We gather up the fragments of His discourses, but neither do they represent
Him as He truly was. His dwelling is neither in heaven nor earth, but in
the heart of man. This is that image which Plato saw dimly in the
distance, which, when existing among men, he called, in the language of
Homer, 'the likeness of God,' the likeness of a nature which in all ages
men have felt to be greater and better than themselves, and which in
endless forms, whether derived from Scripture or nature, from the witness
of history or from the human heart, regarded as a person or not as a
person, with or without parts or passions, existing in space or not in
space, is and will always continue to be to mankind the Idea of Good.




THE REPUBLIC.


BOOK I.

PERSONS OF THE DIALOGUE.

Socrates, who is the narrator.

Glaucon.

Adeimantus.

Polemarchus.

Cephalus.

Thrasymachus.

Cleitophon.

And others who are mute auditors.

The scene is laid in the house of Cephalus at the Piraeus; and the whole
dialogue is narrated by Socrates the day after it actually took place to
Timaeus, Hermocrates, Critias, and a nameless person, who are introduced in
the Timaeus.


I went down yesterday to the Piraeus with Glaucon the son of Ariston, that
I might offer up my prayers to the goddess (Bendis, the Thracian Artemis.);
and also because I wanted to see in what manner they would celebrate the
festival, which was a new thing. I was delighted with the procession of
the inhabitants; but that of the Thracians was equally, if not more,
beautiful. When we had finished our prayers and viewed the spectacle, we
turned in the direction of the city; and at that instant Polemarchus the
son of Cephalus chanced to catch sight of us from a distance as we were
starting on our way home, and told his servant to run and bid us wait for
him. The servant took hold of me by the cloak behind, and said:
Polemarchus desires you to wait.

I turned round, and asked him where his master was.

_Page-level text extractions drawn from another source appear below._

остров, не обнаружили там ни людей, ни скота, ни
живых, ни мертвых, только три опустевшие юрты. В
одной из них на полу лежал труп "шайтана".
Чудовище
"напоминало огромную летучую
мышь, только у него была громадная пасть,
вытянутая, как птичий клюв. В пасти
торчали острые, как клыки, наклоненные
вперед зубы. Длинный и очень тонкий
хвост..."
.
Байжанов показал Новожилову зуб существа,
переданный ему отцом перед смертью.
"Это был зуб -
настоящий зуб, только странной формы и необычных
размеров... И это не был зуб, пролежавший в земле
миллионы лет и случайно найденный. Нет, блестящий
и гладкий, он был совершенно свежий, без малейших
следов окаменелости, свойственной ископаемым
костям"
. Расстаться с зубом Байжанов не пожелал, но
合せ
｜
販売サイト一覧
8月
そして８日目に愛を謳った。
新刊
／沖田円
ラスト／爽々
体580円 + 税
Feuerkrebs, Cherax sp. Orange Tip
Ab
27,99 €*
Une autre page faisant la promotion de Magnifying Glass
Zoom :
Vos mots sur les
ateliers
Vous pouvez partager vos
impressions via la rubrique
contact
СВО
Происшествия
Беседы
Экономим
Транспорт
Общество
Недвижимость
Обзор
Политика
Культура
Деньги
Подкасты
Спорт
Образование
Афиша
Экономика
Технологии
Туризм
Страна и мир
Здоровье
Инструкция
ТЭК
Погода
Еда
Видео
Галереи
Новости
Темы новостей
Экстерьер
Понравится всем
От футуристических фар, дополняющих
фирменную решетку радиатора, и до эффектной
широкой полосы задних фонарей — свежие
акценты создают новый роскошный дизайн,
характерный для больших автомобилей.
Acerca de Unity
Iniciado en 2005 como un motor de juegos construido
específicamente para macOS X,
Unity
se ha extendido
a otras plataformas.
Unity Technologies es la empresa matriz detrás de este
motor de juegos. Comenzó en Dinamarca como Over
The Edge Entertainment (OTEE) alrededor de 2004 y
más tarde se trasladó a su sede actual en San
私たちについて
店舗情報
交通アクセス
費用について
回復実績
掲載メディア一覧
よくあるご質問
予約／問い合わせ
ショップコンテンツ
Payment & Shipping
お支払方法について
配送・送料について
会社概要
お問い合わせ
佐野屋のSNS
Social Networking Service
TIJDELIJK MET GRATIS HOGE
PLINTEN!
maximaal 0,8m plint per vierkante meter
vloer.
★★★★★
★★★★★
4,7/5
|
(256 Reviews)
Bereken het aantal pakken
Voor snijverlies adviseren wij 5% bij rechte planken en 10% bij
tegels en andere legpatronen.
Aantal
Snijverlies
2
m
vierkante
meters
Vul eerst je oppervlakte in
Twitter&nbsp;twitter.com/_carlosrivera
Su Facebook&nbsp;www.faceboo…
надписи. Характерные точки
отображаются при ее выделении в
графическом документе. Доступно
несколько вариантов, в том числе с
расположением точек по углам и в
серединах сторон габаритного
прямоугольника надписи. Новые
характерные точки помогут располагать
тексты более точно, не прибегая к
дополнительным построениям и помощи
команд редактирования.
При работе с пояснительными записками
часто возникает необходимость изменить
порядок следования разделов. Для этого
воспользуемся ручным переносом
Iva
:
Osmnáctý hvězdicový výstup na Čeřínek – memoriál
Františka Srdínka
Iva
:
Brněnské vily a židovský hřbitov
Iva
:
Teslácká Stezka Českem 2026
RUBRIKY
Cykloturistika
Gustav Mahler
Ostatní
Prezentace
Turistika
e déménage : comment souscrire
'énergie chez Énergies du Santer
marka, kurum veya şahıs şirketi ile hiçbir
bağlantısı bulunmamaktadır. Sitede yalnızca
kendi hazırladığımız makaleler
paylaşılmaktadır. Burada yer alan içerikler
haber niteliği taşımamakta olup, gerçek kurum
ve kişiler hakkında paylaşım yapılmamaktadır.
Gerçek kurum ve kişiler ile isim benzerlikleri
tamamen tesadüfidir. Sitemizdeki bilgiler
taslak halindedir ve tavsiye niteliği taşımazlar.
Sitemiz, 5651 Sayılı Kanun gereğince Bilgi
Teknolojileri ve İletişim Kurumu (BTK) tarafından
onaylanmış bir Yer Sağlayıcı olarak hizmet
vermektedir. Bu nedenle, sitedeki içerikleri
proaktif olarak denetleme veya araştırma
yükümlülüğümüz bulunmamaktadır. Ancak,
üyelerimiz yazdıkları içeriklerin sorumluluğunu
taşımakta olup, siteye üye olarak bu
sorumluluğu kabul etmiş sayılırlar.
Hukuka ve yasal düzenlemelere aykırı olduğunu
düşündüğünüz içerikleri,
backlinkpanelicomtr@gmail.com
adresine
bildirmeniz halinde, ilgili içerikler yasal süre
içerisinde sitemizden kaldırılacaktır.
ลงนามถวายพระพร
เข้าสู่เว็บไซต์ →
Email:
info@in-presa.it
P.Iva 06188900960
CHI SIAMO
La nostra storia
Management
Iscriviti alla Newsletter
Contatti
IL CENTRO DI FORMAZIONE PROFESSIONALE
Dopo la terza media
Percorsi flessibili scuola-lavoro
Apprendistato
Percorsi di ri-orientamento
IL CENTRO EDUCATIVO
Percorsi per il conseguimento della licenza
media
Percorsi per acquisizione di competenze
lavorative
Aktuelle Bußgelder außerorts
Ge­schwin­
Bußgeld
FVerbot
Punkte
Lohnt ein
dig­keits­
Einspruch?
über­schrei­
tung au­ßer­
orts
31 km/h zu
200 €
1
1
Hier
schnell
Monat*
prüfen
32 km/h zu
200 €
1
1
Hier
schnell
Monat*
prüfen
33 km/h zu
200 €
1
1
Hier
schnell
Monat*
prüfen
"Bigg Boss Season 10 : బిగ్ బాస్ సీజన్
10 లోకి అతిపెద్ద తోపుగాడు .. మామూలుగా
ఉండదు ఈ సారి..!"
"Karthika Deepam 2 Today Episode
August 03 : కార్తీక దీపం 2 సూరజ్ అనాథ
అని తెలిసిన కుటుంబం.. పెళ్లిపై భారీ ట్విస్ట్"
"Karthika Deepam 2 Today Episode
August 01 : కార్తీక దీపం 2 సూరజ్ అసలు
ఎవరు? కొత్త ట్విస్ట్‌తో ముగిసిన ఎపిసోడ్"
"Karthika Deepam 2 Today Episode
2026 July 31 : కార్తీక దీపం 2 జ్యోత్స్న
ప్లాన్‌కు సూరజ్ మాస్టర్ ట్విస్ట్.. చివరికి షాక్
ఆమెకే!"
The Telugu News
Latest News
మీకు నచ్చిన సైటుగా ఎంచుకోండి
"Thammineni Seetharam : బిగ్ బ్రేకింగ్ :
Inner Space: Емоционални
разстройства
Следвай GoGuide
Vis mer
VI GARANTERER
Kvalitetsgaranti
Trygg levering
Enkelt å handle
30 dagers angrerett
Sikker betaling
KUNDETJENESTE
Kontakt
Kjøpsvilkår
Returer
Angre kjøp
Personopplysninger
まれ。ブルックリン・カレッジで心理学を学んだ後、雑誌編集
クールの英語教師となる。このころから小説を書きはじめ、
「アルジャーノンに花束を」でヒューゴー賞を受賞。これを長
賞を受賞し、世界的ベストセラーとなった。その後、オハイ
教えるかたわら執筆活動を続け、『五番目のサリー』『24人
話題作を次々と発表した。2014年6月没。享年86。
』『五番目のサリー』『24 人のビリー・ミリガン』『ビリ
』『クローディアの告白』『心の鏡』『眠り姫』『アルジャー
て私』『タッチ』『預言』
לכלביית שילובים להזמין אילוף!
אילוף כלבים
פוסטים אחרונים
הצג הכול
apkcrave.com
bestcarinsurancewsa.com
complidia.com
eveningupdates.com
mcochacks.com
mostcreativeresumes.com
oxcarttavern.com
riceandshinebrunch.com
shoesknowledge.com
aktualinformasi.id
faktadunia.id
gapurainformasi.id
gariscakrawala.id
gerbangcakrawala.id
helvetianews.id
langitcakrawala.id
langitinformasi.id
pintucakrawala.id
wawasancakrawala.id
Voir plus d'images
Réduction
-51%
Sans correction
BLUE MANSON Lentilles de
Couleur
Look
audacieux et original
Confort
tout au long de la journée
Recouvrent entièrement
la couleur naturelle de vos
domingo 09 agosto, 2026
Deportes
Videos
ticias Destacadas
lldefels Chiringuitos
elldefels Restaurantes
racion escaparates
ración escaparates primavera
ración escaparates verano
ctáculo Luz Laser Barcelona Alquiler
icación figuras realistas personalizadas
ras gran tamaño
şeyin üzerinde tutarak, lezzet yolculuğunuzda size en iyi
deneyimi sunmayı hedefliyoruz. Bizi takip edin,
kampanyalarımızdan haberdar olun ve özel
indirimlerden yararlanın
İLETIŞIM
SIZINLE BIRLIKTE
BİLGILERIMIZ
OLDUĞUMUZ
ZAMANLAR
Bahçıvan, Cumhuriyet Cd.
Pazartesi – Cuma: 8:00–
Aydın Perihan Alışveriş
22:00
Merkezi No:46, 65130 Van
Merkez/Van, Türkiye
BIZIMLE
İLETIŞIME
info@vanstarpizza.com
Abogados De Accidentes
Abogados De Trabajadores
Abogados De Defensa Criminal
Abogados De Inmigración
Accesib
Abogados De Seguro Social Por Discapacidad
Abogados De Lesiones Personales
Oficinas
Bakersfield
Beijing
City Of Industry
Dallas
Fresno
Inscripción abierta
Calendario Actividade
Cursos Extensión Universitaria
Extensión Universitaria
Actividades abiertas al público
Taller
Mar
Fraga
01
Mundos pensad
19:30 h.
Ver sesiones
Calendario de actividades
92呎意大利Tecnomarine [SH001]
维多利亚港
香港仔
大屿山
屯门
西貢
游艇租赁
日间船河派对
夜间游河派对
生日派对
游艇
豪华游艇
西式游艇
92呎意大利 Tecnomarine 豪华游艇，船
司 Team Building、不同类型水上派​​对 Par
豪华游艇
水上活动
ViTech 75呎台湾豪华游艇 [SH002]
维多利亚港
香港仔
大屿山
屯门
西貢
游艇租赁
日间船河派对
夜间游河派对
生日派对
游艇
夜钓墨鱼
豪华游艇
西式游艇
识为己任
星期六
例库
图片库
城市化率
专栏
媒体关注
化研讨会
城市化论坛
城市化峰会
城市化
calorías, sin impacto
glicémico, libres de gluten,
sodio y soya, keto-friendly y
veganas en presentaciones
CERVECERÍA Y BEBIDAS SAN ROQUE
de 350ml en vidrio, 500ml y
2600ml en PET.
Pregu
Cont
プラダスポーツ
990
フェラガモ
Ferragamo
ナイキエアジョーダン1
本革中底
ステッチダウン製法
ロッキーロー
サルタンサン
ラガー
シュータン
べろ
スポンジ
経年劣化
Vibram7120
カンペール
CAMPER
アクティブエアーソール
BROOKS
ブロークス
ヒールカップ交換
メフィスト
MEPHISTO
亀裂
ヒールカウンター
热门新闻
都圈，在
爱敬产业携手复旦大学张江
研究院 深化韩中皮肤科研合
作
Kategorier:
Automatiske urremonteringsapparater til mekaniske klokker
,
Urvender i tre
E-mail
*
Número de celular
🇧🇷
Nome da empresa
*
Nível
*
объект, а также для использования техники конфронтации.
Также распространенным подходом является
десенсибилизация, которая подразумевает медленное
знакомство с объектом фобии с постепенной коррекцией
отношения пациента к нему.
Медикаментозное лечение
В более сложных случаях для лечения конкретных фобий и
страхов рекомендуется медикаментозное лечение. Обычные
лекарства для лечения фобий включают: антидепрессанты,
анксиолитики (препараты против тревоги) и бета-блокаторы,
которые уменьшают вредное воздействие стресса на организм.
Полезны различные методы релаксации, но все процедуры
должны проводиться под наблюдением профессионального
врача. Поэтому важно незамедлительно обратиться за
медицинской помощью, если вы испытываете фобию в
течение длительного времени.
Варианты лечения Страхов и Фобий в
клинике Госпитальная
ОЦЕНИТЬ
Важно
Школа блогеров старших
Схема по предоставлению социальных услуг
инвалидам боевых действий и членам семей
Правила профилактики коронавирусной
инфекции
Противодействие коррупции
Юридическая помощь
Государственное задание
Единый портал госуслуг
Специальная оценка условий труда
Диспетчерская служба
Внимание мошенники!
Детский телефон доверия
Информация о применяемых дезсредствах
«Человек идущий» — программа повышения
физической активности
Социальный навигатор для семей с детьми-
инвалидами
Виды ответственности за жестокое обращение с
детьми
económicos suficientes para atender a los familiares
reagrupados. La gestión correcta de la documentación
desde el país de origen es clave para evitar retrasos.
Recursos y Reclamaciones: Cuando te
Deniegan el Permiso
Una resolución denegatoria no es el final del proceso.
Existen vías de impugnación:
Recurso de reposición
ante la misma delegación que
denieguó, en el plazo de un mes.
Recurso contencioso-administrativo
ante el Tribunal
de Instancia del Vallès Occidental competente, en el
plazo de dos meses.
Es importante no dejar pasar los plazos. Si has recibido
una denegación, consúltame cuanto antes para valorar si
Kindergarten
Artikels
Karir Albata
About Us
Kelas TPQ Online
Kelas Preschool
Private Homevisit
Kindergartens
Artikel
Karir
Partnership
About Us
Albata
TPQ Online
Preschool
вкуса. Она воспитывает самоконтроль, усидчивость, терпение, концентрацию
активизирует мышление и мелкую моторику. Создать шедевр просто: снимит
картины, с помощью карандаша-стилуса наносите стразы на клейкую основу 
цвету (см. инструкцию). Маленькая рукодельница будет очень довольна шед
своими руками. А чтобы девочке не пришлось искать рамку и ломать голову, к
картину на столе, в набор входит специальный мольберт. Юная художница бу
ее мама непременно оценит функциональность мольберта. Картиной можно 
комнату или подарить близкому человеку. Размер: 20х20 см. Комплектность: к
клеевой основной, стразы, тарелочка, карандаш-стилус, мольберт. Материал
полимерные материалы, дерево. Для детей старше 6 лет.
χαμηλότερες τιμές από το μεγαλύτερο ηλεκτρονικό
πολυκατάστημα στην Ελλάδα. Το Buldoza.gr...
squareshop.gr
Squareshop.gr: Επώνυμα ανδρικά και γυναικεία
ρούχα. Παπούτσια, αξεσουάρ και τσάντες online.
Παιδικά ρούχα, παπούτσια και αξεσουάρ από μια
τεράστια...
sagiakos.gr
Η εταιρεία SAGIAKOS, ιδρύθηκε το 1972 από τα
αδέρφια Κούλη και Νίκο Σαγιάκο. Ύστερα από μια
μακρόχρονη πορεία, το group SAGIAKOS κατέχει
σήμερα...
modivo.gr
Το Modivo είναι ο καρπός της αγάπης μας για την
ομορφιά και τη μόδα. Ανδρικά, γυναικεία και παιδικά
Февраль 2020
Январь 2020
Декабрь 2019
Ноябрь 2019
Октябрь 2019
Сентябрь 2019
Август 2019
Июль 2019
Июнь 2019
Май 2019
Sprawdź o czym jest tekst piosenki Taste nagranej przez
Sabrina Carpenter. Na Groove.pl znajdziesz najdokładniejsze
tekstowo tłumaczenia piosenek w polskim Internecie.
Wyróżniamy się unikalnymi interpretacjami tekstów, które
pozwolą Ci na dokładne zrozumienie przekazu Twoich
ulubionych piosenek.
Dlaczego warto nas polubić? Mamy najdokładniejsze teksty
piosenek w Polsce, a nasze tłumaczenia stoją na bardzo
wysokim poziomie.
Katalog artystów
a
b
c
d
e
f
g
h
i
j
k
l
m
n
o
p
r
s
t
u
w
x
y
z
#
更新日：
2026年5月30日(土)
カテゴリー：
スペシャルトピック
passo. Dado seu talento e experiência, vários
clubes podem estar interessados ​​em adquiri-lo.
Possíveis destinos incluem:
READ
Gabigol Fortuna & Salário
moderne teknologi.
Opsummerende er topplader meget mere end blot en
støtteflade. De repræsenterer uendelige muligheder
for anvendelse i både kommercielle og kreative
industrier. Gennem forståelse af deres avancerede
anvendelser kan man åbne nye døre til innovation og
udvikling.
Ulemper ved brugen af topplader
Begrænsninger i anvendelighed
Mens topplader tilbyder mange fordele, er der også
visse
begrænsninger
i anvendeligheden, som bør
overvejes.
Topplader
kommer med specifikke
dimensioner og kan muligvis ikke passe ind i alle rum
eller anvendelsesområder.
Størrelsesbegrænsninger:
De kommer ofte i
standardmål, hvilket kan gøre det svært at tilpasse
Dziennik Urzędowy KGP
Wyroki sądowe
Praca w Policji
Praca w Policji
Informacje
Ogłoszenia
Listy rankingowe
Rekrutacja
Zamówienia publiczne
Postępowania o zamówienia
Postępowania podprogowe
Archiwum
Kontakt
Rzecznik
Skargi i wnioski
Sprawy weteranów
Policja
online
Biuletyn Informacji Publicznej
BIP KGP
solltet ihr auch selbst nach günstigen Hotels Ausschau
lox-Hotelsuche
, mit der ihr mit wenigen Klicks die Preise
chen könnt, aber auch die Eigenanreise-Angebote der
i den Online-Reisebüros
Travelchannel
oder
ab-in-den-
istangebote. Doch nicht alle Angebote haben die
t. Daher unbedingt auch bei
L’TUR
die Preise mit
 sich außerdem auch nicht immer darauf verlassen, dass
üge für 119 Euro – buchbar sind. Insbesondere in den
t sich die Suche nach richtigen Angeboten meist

There he is, said the youth, coming after you, if you will only wait.

Certainly we will, said Glaucon; and in a few minutes Polemarchus appeared,
and with him Adeimantus, Glaucon's brother, Niceratus the son of Nicias,
and several others who had been at the procession.

Polemarchus said to me: I perceive, Socrates, that you and your companion
are already on your way to the city.

You are not far wrong, I said.

But do you see, he rejoined, how many we are?

Of course.

And are you stronger than all these? for if not, you will have to remain
where you are.

May there not be the alternative, I said, that we may persuade you to let
us go?

But can you persuade us, if we refuse to listen to you? he said.

Certainly not, replied Glaucon.

Then we are not going to listen; of that you may be assured.

Adeimantus added: Has no one told you of the torch-race on horseback in
honour of the goddess which will take place in the evening?

With horses! I replied: That is a novelty. Will horsemen carry torches
and pass them one to another during the race?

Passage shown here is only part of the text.